Statistics Canada’s Consumer Price Index calculated inflation at 7 percent in August, a slight drop from 7.6 percent in July. Its inflation calculation for September will be announced Oct. 19.

Equifax Canada’s Sept. 6 Market Pulse quarterly consumer credit trends publication says that compared to the second quarter (Q2) in 2021, total consumer debt increased 8.2 percent to $2.32 trillion during the same quarter this year.

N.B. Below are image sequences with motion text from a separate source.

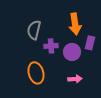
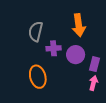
purple rectangle: (90, 43) -> (94, 64), moved
pink arrow: (75, 79) -> (93, 83), moved, turned -72

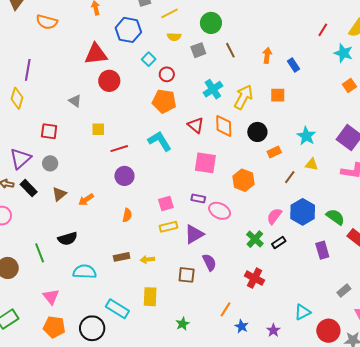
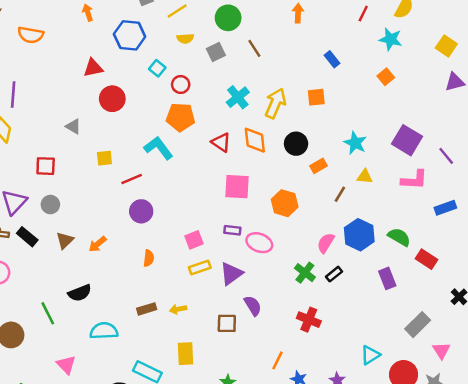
red triangle: (96, 54) -> (93, 68), size x0.7
orange arrow: (267, 55) -> (298, 13), moved
orange square: (349, 86) -> (386, 77), moved
cyan L-shape: (160, 141) -> (158, 148), moved
gray rectangle: (344, 291) -> (418, 325), size x1.5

It adds that increases in new lending and higher spending linked to inflation pushed non-mortgage debt to $591.4 billion, up 5.2 percent from Q2 2021. In addition, credit card balances for consumer segments with a credit score lower than 620 rose 16.2 percent from Q2 2021. Moreover, consumer insolvency rose to the highest level since the start of the pandemic.

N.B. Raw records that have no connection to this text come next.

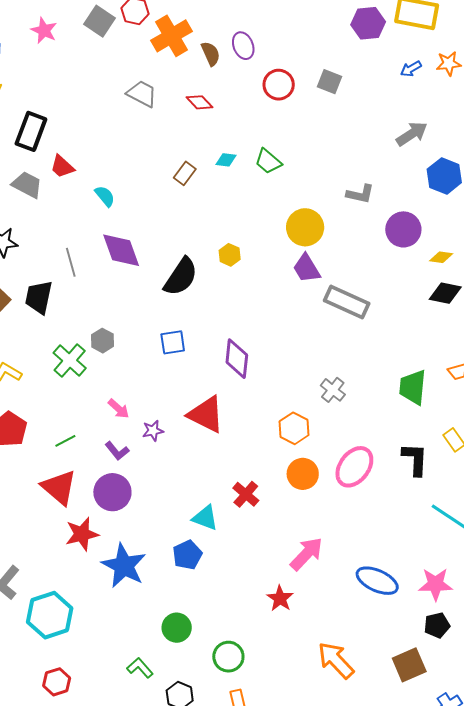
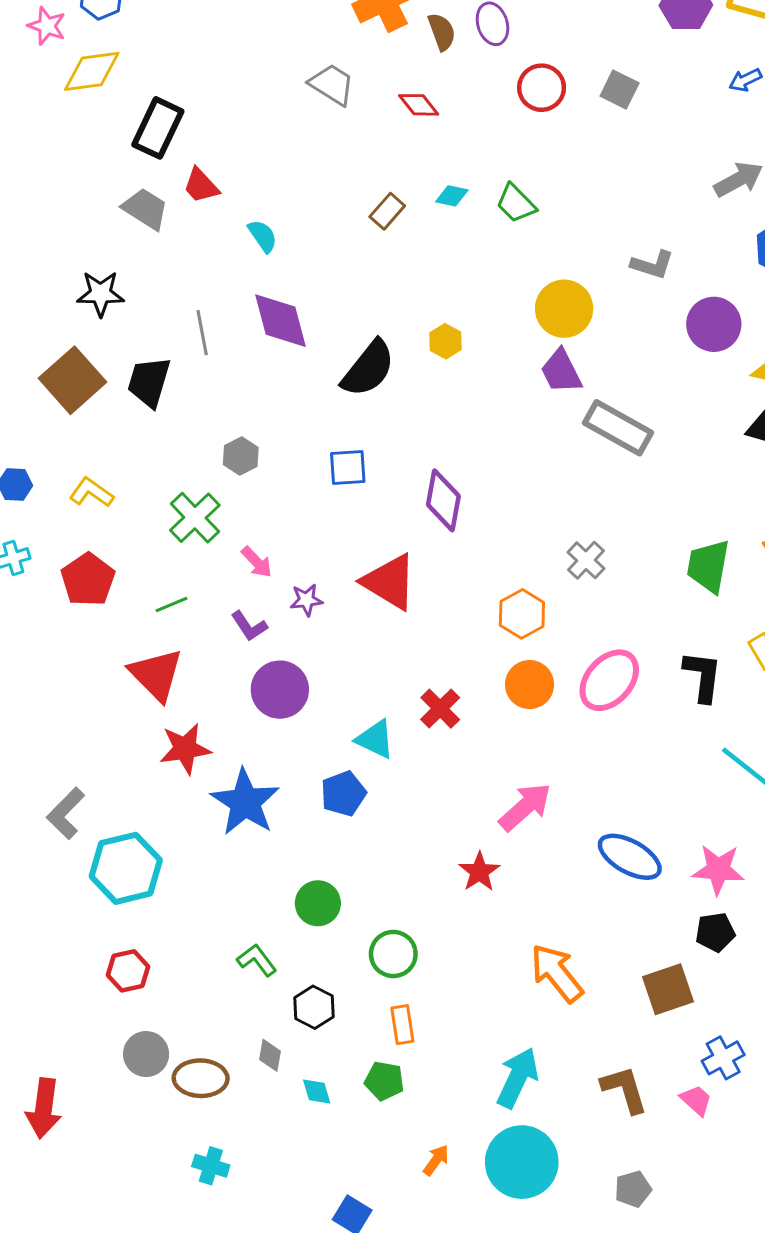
green cross: (70, 361) -> (195, 518), moved
purple circle: (112, 492) -> (280, 690), moved

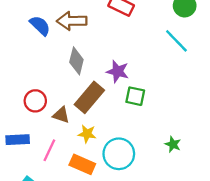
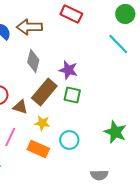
green square: (135, 96) -> (72, 95), moved
green star: (173, 144) -> (115, 132), size x1.6
cyan circle: (119, 154) -> (69, 140), size x0.7

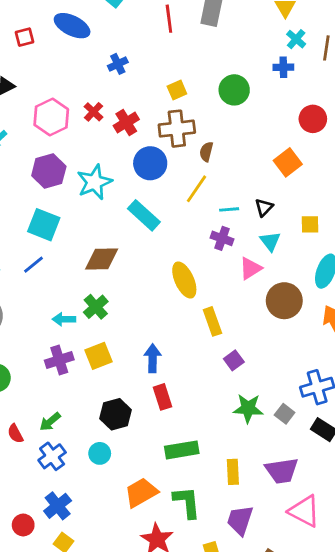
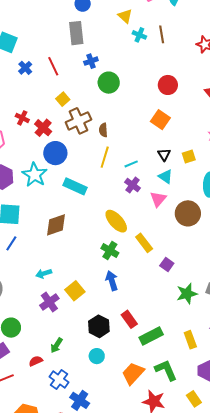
red line: (169, 19) -> (53, 66), moved
blue cross: (118, 64) -> (25, 68), moved
blue cross: (283, 67) -> (91, 61), moved
yellow square: (177, 90) -> (63, 99), moved
red cross: (93, 112) -> (22, 118), moved
blue circle: (150, 163) -> (55, 153), moved
black triangle: (264, 207) -> (164, 155), moved
purple cross: (222, 238) -> (133, 185), turned 35
green cross: (96, 307) -> (110, 251), moved
red rectangle: (163, 397) -> (129, 319), moved
red semicircle: (15, 434) -> (36, 361), turned 112
blue cross: (52, 456) -> (59, 379), moved

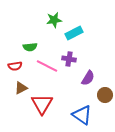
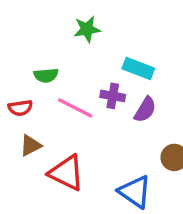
cyan rectangle: (74, 33) -> (138, 69), moved, turned 48
purple semicircle: (88, 78) -> (145, 110), moved
red triangle: (42, 104) -> (66, 173), turned -35

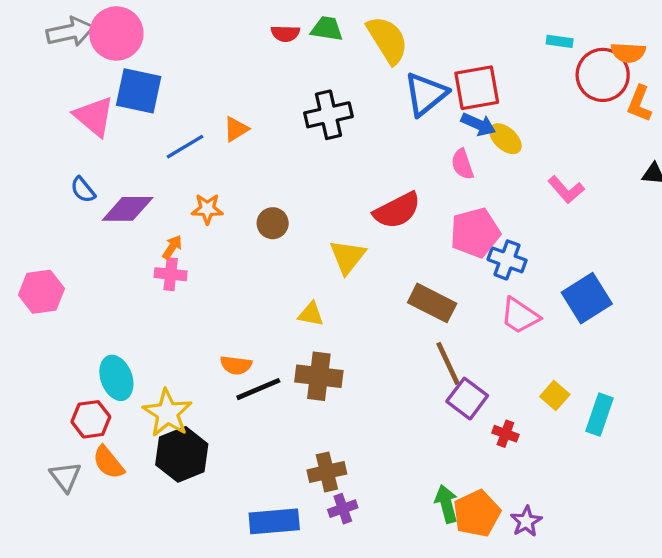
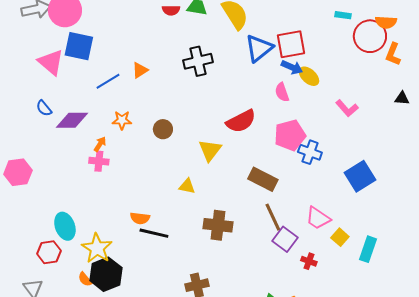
pink trapezoid: (520, 316) -> (318, 218), moved
brown cross: (319, 376) -> (218, 225), moved
black line: (258, 389) -> (154, 233), turned 36
orange semicircle: (108, 462) -> (85, 279), moved, size x0.7

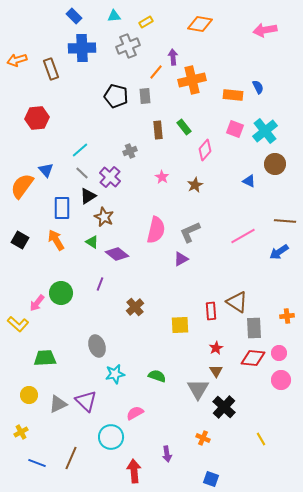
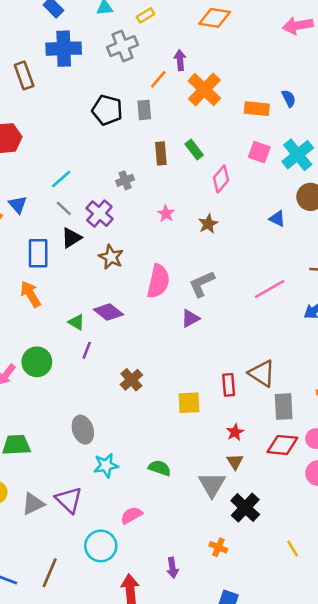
orange cross: (192, 80) -> (204, 89), turned -32
brown star: (104, 217) -> (111, 257), moved
green triangle: (92, 242) -> (76, 322), moved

Rebecca Oakes, vice-president of advanced analytics at Equifax Canada, said Canadians are feeling the pinch as the cost of living is rising faster than their incomes can support.

“Financial stress is becoming a very real thing for many more Canadians,” Oakes said in a news release.

“Its impact on consumer credit is not just visible in day-to-day credit card spending, but also in other non-mortgage debt like auto loans and lines of credit where balances are on the rise. … Early indications in our data suggest financial stress is starting to emerge; Canadians should continue to be mindful of their spending and debt obligations.”

Resiliency

Still, despite some of the concerning numbers published by Equifax, statistics supplied by the Canadian Bankers Association (CBA) illustrate a positive and historical trend as the amount of mortgage arrears in Canada continue to remain low.

CBA director of media strategy and communications Mathieu Labrèche told The Epoch Times that Canadians find ways to pay their mortgages, among other debts, and that resiliency should continue. And even when they struggle to pay, their lenders will usually work to help them out.

“The overall environment right now is challenging and difficult, that’s absolutely true,” he said. “But historically, Canadians have always taken their mortgage payment seriously and they tend to meet them on time. But with the banks, the door is always open if you encounter hardship or economic challenges, so there are options available.”

Richer says that while the economic forecast may be grim, there are ways to deal with their financial trouble before going into bankruptcy. And if somebody can’t find a way to catch up their debt through options like a consolidation loan or by liquidating their assets, for example, they can move into a consumer proposal to try and work out an agreement to repay their lenders a portion of what they owe. Bankruptcy would be the final choice.

“If things are that bad that you need to have that financial fresh start, what I tell people who come in is that there is a solution,” she said. “It might not be the solution that you ever desired, but it is a solution.”